Extract only the first line of the listing and every line after it up to and including the one with "расширяют площадь пятна". Omit the pictures.

--- Data shown ---
# # # # #

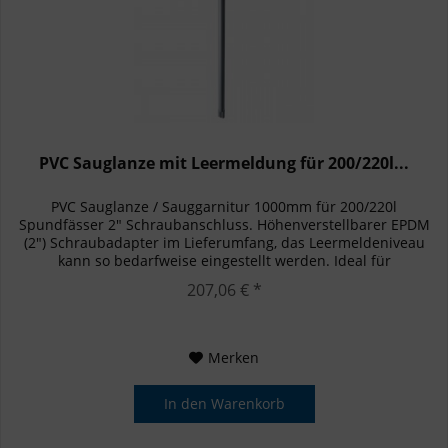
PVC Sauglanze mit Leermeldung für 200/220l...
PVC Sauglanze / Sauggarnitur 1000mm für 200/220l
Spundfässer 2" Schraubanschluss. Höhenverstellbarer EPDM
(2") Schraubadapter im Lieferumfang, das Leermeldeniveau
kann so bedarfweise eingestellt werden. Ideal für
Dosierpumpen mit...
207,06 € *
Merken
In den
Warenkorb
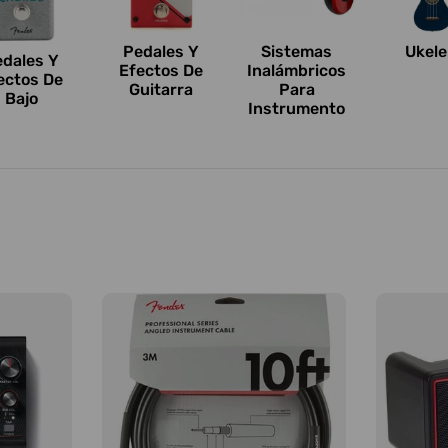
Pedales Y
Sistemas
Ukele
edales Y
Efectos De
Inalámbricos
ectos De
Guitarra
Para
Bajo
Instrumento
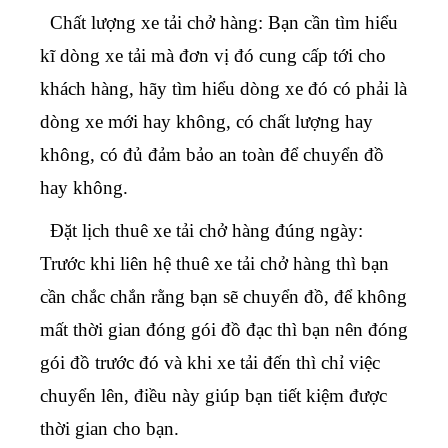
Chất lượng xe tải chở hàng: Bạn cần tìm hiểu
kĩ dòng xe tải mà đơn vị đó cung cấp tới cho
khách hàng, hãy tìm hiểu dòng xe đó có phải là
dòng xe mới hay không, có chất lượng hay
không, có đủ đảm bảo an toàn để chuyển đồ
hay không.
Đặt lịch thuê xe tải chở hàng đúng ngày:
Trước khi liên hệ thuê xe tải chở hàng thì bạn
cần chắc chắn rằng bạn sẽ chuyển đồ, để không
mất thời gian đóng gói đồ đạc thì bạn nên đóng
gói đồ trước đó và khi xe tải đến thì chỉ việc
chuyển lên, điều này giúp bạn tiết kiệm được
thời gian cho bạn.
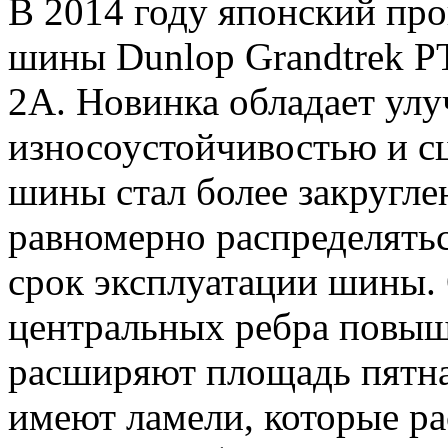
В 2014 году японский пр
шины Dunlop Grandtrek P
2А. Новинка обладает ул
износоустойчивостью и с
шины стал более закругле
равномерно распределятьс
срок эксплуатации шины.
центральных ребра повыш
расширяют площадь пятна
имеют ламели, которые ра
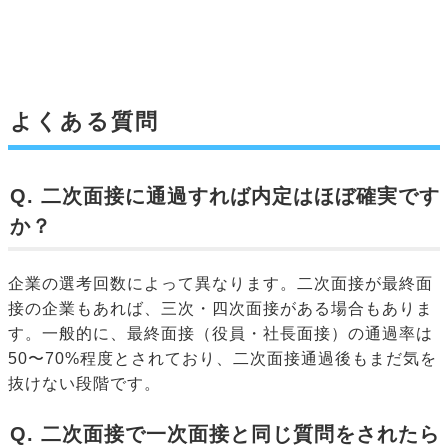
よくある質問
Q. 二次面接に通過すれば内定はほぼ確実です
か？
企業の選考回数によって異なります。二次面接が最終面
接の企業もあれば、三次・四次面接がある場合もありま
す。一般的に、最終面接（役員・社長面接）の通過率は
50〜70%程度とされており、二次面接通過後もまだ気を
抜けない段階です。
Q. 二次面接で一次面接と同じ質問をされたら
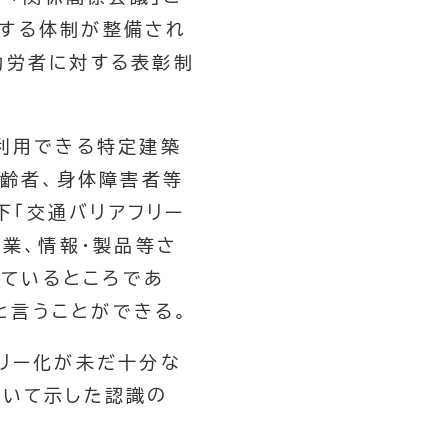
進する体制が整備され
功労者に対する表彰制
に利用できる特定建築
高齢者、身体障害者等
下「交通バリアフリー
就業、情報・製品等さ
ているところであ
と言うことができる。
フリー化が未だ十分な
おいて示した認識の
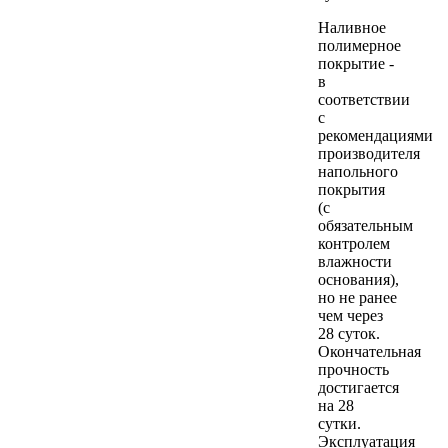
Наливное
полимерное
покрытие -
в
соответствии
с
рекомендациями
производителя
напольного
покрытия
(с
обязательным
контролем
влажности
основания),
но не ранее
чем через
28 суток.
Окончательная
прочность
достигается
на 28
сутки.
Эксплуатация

# # # # #

--- Solution to the exercise ---
PVC Sauglanze mit Leermeldung für 200/220l...
PVC Sauglanze / Sauggarnitur 1000mm für 200/220l
Spundfässer 2" Schraubanschluss. Höhenverstellbarer EPDM
(2") Schraubadapter im Lieferumfang, das Leermeldeniveau
kann so bedarfweise eingestellt werden. Ideal für
Dosierpumpen mit...
207,06 € *
Merken
In den
Warenkorb
Pedales Y
Sistemas
Ukele
edales Y
Efectos De
Inalámbricos
ectos De
Guitarra
Para
Bajo
Instrumento
Chất lượng xe tải chở hàng: Bạn cần tìm hiểu
kĩ dòng xe tải mà đơn vị đó cung cấp tới cho
khách hàng, hãy tìm hiểu dòng xe đó có phải là
dòng xe mới hay không, có chất lượng hay
không, có đủ đảm bảo an toàn để chuyển đồ
hay không.
Đặt lịch thuê xe tải chở hàng đúng ngày:
Trước khi liên hệ thuê xe tải chở hàng thì bạn
cần chắc chắn rằng bạn sẽ chuyển đồ, để không
mất thời gian đóng gói đồ đạc thì bạn nên đóng
gói đồ trước đó và khi xe tải đến thì chỉ việc
chuyển lên, điều này giúp bạn tiết kiệm được
thời gian cho bạn.
В 2014 году японский пр
шины Dunlop Grandtrek P
2А. Новинка обладает ул
износоустойчивостью и с
шины стал более закругле
равномерно распределятьс
срок эксплуатации шины.
центральных ребра повыш
расширяют площадь пятна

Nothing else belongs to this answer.